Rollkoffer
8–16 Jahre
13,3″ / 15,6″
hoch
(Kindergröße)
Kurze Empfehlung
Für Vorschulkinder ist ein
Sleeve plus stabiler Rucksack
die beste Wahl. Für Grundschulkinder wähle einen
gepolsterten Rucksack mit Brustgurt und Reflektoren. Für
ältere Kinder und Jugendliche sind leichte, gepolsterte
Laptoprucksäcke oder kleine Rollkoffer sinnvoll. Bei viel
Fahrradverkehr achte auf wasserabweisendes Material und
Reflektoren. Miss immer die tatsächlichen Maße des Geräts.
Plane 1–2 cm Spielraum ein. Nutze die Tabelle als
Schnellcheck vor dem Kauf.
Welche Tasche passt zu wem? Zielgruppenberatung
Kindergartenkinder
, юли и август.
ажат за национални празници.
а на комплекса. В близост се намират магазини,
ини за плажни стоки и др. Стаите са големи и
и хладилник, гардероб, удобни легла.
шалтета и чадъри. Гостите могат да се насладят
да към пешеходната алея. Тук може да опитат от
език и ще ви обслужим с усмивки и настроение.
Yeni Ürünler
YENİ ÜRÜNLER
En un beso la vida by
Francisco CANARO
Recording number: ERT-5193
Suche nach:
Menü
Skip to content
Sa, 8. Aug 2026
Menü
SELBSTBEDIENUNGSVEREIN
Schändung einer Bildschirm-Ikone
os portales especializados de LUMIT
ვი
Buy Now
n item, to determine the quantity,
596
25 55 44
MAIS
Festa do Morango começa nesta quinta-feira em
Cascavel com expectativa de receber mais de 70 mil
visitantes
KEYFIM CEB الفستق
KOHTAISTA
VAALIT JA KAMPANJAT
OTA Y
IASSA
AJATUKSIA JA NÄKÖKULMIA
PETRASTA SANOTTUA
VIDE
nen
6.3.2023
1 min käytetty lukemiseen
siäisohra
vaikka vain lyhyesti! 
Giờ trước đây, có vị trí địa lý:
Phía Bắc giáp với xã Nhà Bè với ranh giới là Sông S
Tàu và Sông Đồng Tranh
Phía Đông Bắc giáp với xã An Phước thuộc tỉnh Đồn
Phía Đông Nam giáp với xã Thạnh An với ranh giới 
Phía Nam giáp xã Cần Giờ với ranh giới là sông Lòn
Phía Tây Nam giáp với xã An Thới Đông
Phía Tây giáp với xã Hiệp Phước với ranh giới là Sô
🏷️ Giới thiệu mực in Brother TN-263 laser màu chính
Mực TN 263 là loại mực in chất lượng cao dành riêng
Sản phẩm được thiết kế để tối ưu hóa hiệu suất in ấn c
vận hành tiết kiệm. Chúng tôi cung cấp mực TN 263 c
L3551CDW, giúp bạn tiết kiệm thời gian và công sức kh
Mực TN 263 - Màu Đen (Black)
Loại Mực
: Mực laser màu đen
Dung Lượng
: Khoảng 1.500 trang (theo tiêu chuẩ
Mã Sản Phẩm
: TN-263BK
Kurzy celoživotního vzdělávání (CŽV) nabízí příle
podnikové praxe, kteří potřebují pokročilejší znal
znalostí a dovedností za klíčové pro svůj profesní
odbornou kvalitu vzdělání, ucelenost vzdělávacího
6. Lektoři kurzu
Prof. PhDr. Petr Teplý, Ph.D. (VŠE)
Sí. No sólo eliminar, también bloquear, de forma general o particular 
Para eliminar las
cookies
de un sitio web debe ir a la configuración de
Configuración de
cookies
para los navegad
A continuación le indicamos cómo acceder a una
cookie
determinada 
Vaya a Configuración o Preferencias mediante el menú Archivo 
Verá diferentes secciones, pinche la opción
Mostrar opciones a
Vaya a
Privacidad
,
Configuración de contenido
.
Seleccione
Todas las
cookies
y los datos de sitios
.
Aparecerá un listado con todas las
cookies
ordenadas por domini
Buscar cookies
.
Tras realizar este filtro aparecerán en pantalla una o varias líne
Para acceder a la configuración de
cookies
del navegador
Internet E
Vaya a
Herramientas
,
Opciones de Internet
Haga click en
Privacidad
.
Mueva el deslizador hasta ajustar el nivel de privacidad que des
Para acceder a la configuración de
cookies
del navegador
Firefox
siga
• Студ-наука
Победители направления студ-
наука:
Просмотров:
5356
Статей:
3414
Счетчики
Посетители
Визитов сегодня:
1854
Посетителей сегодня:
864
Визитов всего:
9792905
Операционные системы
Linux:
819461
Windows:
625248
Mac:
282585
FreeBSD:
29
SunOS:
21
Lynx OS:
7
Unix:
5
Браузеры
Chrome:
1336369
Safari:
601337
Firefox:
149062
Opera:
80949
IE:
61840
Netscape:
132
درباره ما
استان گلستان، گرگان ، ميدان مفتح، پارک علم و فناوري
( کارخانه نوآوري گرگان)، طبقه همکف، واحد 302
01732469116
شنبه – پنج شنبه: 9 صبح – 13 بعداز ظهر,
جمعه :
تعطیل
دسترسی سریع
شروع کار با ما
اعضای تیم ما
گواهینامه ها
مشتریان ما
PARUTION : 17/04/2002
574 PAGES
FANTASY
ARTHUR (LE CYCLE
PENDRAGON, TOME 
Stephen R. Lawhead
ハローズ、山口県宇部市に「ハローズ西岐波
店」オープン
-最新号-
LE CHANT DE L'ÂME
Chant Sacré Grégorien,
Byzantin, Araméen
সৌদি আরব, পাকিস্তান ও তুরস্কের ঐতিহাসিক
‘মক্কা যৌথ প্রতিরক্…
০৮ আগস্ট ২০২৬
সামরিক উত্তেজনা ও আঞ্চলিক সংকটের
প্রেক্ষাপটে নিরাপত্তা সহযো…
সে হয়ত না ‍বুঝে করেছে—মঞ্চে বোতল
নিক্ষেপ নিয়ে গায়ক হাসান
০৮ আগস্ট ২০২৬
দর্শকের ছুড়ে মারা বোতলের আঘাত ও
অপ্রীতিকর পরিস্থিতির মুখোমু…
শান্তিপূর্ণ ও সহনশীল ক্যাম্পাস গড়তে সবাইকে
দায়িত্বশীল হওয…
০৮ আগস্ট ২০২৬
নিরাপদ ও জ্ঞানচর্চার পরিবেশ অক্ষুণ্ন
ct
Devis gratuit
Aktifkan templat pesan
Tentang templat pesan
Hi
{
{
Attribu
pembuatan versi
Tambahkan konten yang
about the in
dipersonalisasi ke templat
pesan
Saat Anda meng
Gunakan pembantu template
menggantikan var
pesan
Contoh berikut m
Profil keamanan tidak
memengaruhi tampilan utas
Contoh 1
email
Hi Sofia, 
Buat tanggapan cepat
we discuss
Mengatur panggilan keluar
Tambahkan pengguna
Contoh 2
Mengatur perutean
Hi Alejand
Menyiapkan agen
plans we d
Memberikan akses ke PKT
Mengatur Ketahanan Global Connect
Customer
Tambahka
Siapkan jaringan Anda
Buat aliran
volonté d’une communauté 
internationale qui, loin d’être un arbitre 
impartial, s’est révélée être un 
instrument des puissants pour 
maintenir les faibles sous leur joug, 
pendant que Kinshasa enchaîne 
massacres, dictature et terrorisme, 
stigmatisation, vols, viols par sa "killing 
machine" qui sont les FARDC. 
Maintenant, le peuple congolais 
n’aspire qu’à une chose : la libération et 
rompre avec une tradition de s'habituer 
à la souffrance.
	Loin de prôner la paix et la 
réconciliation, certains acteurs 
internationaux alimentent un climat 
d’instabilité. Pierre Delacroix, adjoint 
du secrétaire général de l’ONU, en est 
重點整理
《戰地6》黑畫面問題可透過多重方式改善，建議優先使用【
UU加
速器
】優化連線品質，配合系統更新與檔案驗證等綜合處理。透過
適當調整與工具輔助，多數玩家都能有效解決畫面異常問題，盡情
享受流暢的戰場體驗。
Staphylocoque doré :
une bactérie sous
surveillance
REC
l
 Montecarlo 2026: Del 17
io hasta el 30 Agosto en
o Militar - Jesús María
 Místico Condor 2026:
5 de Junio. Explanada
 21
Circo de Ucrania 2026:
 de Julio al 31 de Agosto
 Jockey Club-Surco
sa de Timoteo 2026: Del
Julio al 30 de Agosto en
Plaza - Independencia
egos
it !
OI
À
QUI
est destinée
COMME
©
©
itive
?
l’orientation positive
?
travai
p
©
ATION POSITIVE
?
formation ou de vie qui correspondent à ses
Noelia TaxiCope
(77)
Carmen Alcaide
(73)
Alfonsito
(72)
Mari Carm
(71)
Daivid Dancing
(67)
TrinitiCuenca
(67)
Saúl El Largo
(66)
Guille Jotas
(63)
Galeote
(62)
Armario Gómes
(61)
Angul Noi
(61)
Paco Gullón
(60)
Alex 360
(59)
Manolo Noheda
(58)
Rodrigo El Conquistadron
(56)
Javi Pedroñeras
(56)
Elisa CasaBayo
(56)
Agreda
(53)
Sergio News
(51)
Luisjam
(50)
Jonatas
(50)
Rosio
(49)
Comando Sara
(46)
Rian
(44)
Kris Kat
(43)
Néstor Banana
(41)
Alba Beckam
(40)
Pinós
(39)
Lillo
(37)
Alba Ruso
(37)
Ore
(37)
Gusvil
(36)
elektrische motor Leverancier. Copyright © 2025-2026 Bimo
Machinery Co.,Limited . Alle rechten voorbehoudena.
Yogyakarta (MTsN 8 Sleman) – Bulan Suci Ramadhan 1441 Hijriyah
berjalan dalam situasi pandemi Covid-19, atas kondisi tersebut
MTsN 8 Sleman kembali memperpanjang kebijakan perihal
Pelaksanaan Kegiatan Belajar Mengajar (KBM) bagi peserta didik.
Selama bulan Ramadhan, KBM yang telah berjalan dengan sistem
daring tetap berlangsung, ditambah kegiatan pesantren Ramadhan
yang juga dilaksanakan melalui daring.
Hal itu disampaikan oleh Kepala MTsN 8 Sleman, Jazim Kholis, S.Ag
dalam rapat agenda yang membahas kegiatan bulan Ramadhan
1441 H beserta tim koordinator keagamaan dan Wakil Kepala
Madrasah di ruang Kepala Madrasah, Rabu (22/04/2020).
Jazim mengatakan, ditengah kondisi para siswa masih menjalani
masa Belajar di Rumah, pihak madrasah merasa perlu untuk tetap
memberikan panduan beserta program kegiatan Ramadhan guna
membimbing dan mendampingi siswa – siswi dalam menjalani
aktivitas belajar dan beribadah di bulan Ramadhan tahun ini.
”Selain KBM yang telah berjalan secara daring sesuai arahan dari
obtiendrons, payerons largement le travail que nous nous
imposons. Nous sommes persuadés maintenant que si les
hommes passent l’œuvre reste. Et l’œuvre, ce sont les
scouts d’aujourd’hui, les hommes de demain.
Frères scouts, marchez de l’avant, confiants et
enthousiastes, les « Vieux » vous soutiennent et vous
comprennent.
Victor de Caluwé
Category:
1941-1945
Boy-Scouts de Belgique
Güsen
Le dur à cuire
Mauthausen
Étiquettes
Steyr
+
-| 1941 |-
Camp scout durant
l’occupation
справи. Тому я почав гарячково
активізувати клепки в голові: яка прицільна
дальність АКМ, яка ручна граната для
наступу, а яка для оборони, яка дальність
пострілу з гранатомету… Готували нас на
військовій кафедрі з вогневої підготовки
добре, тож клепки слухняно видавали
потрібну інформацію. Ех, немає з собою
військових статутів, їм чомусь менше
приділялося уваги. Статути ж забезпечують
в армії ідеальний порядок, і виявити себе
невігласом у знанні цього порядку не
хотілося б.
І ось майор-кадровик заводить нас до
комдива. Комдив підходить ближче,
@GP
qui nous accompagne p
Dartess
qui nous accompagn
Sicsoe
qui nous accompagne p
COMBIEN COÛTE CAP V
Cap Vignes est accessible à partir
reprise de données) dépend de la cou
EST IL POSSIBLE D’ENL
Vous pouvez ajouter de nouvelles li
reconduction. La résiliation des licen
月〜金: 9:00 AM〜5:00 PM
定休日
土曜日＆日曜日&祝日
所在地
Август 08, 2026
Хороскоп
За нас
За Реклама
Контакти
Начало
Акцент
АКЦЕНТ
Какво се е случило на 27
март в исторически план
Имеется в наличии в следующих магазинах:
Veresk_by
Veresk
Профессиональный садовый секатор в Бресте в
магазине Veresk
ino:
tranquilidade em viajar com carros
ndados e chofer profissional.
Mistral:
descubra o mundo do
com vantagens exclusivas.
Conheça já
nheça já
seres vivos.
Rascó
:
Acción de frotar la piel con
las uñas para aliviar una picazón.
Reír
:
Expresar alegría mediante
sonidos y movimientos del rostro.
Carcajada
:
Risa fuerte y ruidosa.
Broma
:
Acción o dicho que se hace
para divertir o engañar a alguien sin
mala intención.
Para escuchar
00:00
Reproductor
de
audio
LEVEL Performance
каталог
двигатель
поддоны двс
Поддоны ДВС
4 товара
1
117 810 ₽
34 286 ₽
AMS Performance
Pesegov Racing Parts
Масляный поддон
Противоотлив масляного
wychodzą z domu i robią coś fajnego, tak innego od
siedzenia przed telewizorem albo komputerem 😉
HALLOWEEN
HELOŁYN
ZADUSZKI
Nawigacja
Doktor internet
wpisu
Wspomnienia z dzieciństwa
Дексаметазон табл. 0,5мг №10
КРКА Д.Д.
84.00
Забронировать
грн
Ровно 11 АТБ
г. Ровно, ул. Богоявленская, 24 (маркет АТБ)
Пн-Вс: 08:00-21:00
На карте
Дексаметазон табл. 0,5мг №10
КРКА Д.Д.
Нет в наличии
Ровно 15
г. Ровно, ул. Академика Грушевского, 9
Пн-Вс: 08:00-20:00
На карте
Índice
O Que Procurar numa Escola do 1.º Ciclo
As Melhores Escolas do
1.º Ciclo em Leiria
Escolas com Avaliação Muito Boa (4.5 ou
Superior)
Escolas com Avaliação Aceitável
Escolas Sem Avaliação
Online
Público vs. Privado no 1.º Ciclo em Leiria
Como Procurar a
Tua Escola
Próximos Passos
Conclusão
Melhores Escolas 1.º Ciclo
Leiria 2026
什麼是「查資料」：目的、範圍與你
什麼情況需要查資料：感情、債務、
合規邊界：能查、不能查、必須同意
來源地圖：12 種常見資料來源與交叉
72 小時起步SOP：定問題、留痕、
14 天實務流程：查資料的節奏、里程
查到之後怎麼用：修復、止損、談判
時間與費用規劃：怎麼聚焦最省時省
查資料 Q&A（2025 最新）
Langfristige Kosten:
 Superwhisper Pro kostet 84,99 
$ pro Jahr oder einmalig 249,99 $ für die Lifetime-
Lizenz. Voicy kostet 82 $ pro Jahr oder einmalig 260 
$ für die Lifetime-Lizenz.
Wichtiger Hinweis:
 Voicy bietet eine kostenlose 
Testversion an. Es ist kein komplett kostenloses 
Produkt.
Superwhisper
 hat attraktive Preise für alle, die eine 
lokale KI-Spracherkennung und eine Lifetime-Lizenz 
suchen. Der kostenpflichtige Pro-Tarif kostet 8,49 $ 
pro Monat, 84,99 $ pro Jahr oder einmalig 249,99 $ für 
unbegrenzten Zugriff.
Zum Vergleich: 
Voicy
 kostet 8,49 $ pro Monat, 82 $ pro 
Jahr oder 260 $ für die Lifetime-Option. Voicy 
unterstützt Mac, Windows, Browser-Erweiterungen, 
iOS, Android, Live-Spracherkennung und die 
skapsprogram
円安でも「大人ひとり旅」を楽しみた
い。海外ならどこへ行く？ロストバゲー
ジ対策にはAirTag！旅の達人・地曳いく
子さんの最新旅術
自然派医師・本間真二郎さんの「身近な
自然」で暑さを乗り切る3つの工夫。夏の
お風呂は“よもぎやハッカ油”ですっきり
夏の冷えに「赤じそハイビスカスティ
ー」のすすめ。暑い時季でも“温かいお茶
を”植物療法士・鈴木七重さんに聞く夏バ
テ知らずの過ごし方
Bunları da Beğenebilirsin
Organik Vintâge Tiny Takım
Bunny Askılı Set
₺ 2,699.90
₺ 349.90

→ **Requirement**
In the records above, find each line with the word "sont" and copy it out.

→ **Response area**
machine" qui sont les FARDC. 
hommes passent l’œuvre reste. Et l’œuvre, ce sont les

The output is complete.